If you have some budget for it, a freelance editor could filter contributions from your clinical partners, and get material in shape for the site.
Regarding buy-in from overburdened or uncooperative clinic folks, that’s tough. Generally, you have to get the physicians on board, to motivate their staffs. Also, you have to keep evangelizing about how great your web site can be with their help.
April 8th, 2008 at 2:29 pm
I wish that I could get content authors, but while our clinical people are very intelligent and talented in taking care of patients and saving people’s lives, they’re not talented in the area of writing for the web, designing for the web, and etc. I have a few people within my organization who are responsible for maintaining particular areas of the site ie. my PR person for the Press Room and our physician coordinator for the physician finder. If anyone wants to put items on the events calendar they have to do it themselves. With the work flow built into the site, I can review these items before they’re posted live and make any necessary changes. Other than that, it’s all me. I think it’s safer that way when it comes to branding and sending out a consistent message; however, from a time standpoint, I’d love to be able to delegate more responsibility. Just having a copywriter and/or graphic designer dedicated to the web site would be nice. Unfortunately, I don’t have that luxury either.
@Jonathan - What you posted is great in theory, but when you get into the real experience where budget and time are an issue, things just don’t work that way.
April 9th, 2008 at 2:44 pm
[...] a great post at Webiscope about decentralized authoring - allowing many individuals within the hospital to create and edit [...]

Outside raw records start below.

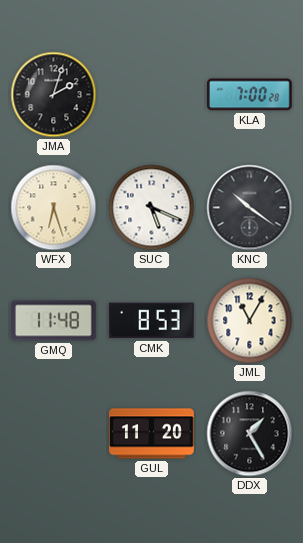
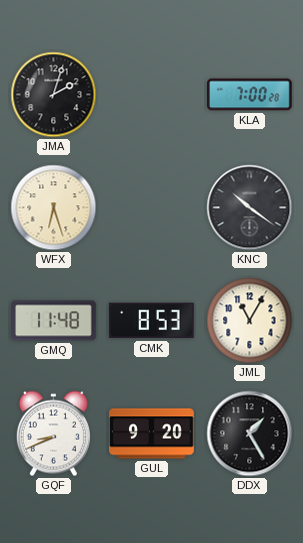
SUC: 5:19 -> none
GQF: none -> 8:41
GUL: 11:20 -> 9:20
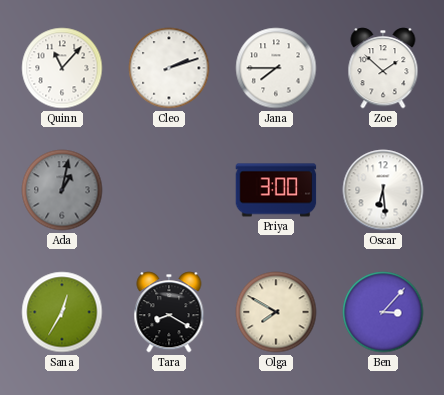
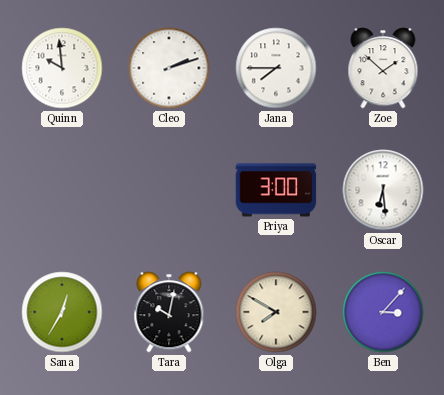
Quinn: 11:07 -> 9:59
Ada: 1:02 -> none
Tara: 8:20 -> 10:02
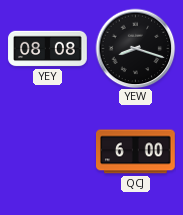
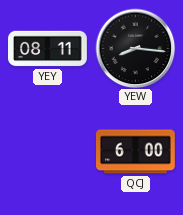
YEY: 08:08 -> 08:11
YEW: 8:18 -> 8:16
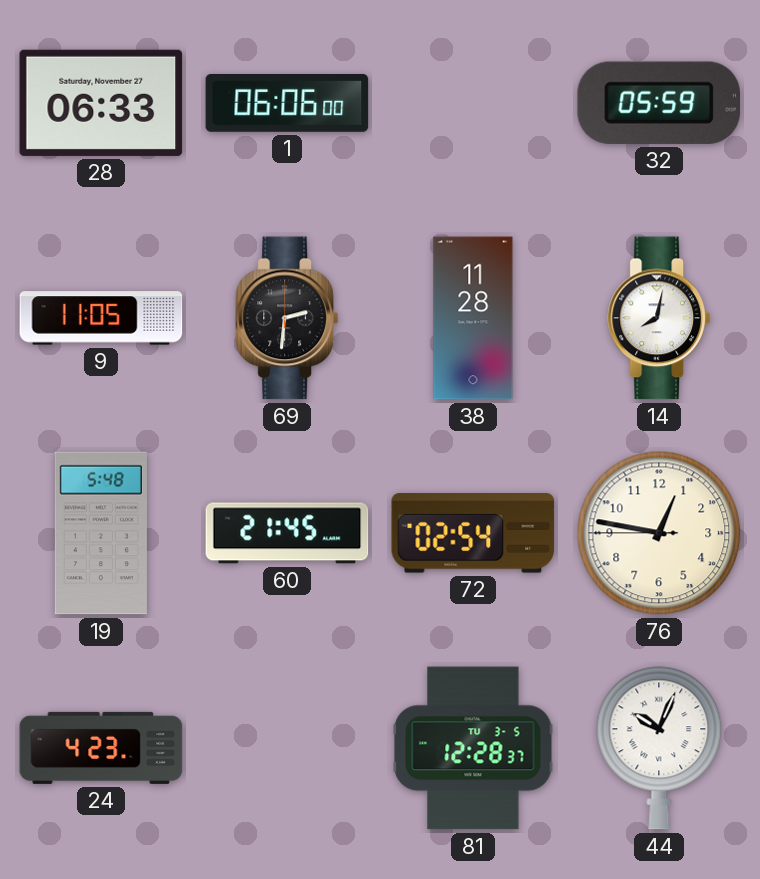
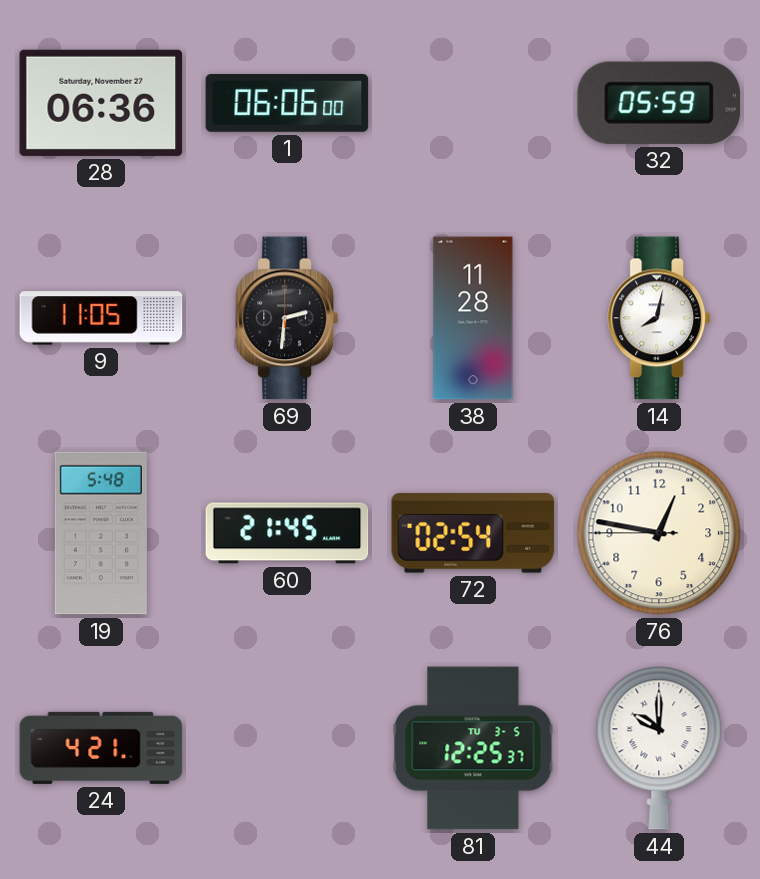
28: 06:33 -> 06:36
24: 4:23 -> 4:21
81: 12:28 -> 12:25
44: 10:04 -> 10:00
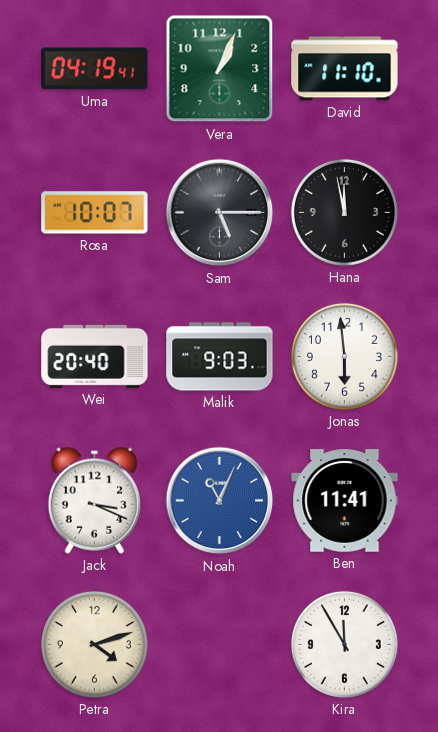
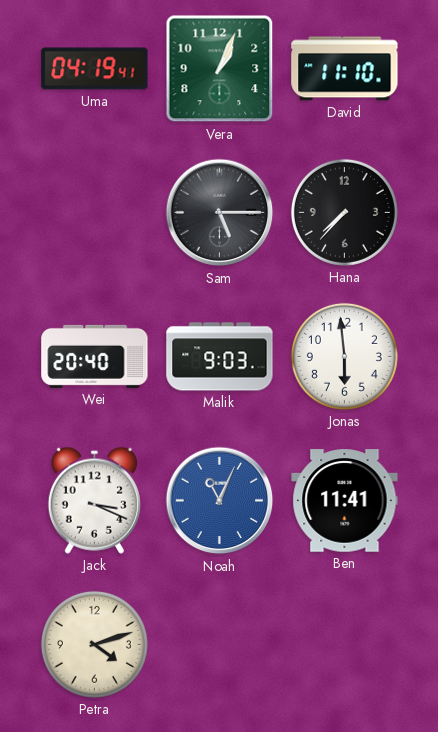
Rosa: 10:07 -> none
Hana: 11:58 -> 7:37
Kira: 11:55 -> none
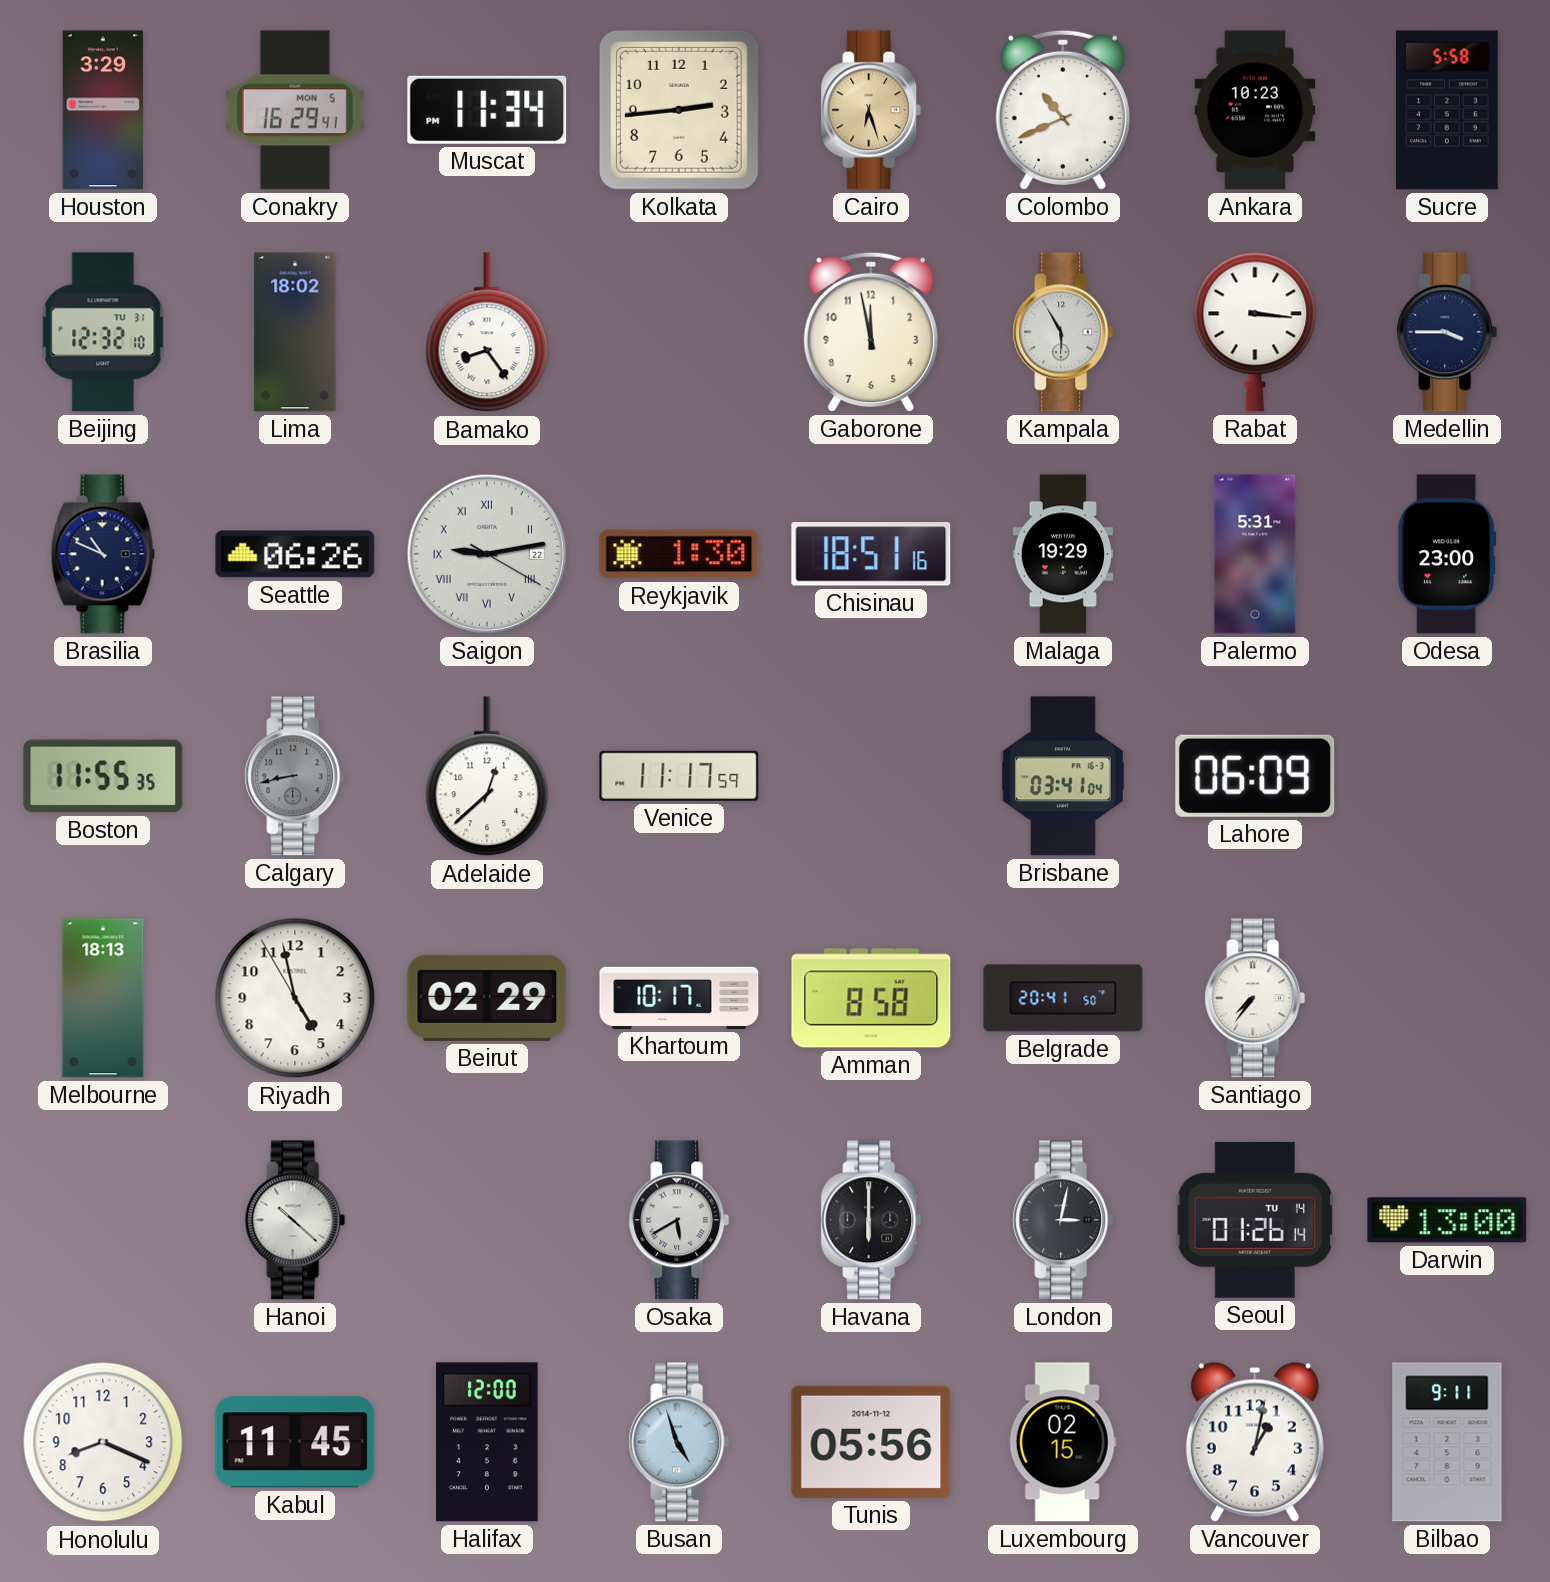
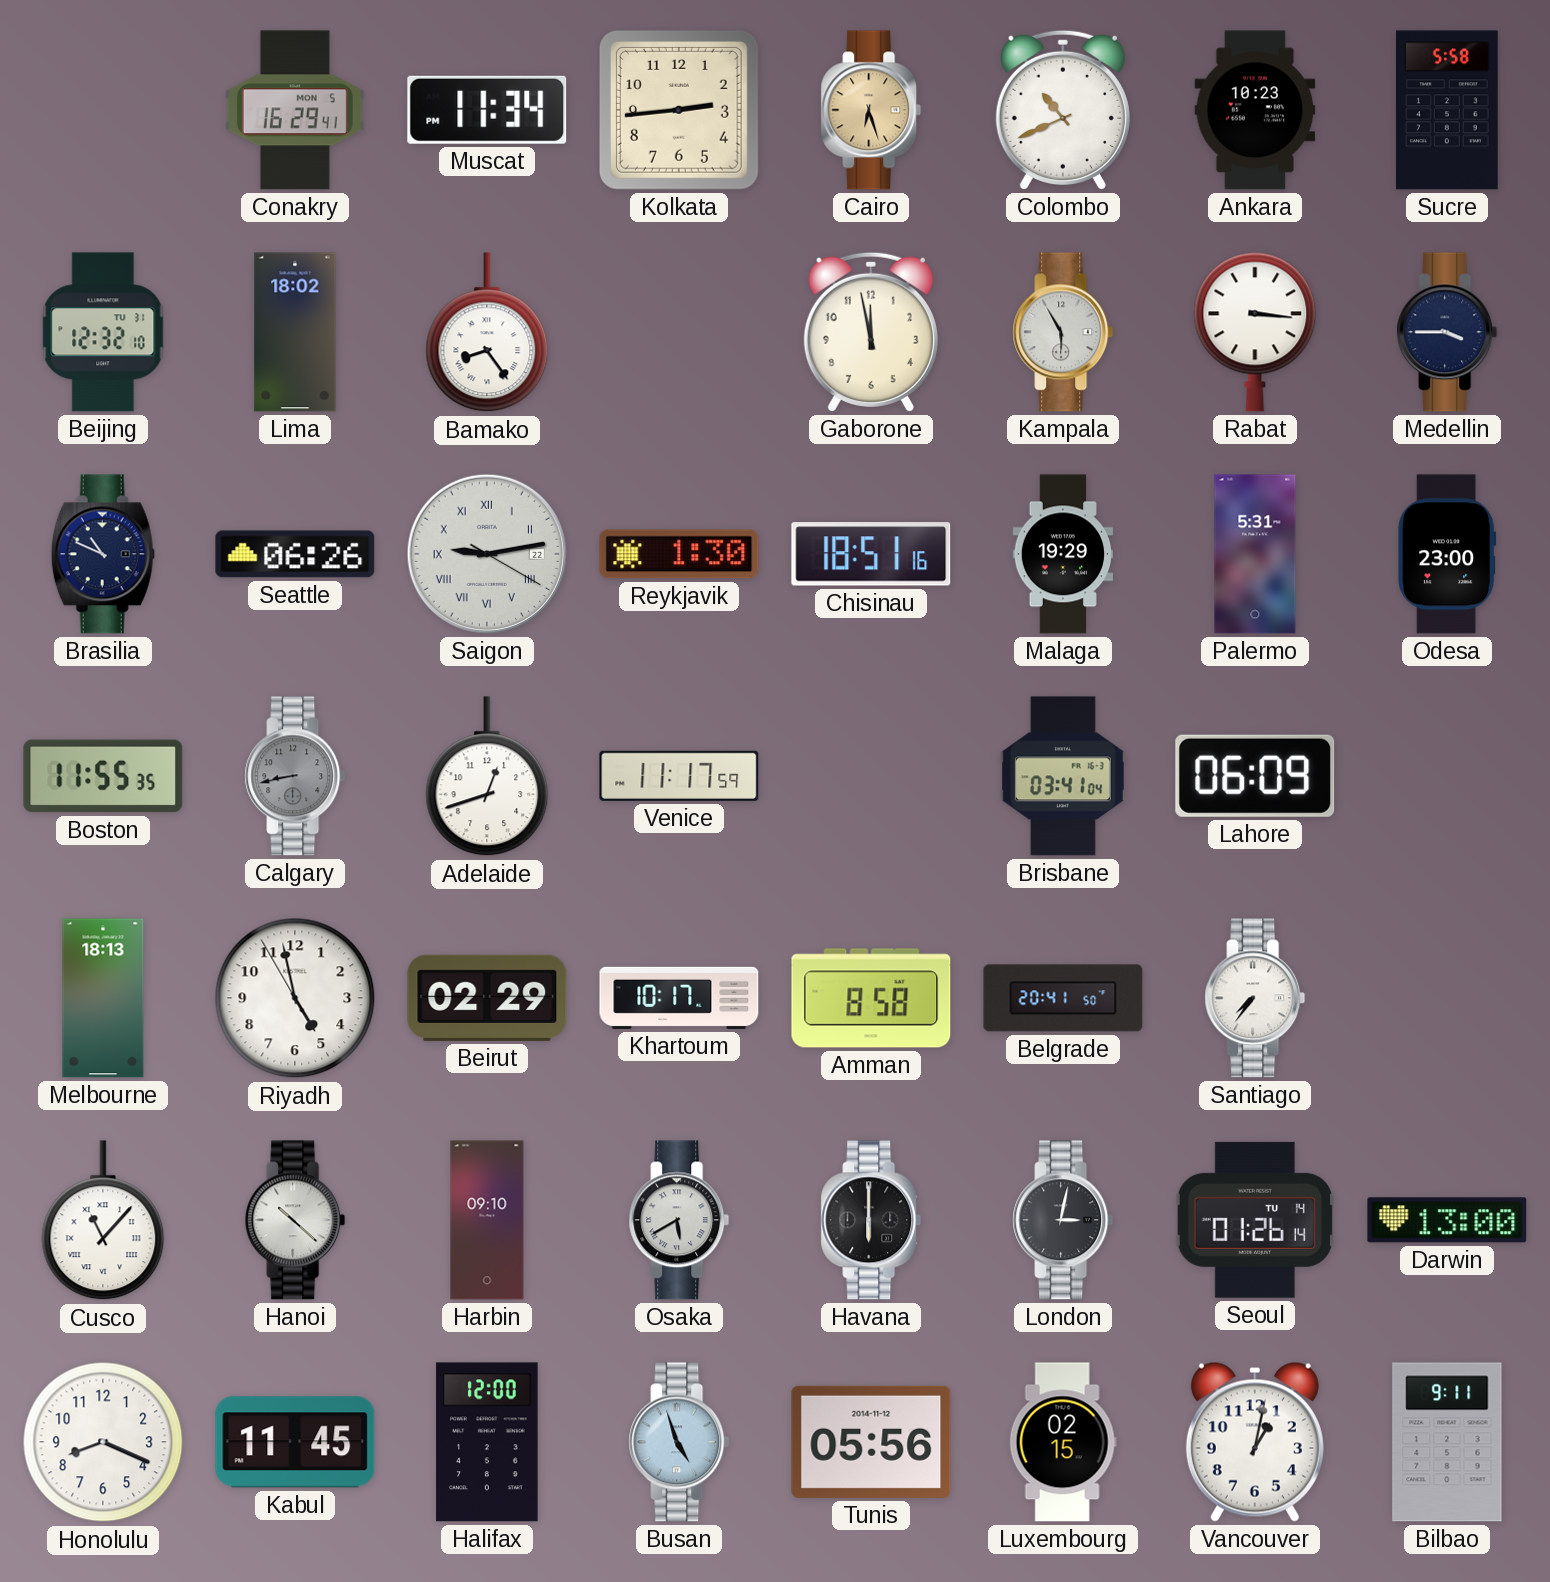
Houston: 3:29 -> none
Adelaide: 12:38 -> 12:42
Cusco: none -> 11:07
Harbin: none -> 09:10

April 11th, 2008 at 7:16 am
I agree with all the above. For the public website, we used to be primarily decentrailized, and the site was very inconsistent. However you can only centralize if you have a reasonably sized web content staff. Our current content staff is 6 people that work on various projects. The content team also has a good mix of skills above and beyond writing including design, graphics, CSS, javascript etc.
While the web content staff may be seen as incremental expense, it does mean that clinicians and other staff can focus on their core competencies and accomplish more in those areas vs. consuming time maintaining a website with varying degrees of success. A core team of editors, with web information and design skills, can produce better websites, more cost-effectively that people who do not produce web content for a living.
This doesn’t mean that other staff cannot post content. In some cases you may have a person with reasonable skills that can maintain there department’s public website, and you can allow this, (with or without central approval, again this gets into how much oversight would you need for this person).
We currently do not have web content staff for our Intranet. I could see benefits for some level of central content group staffing here also, but we don’t have the staff to do this at this time.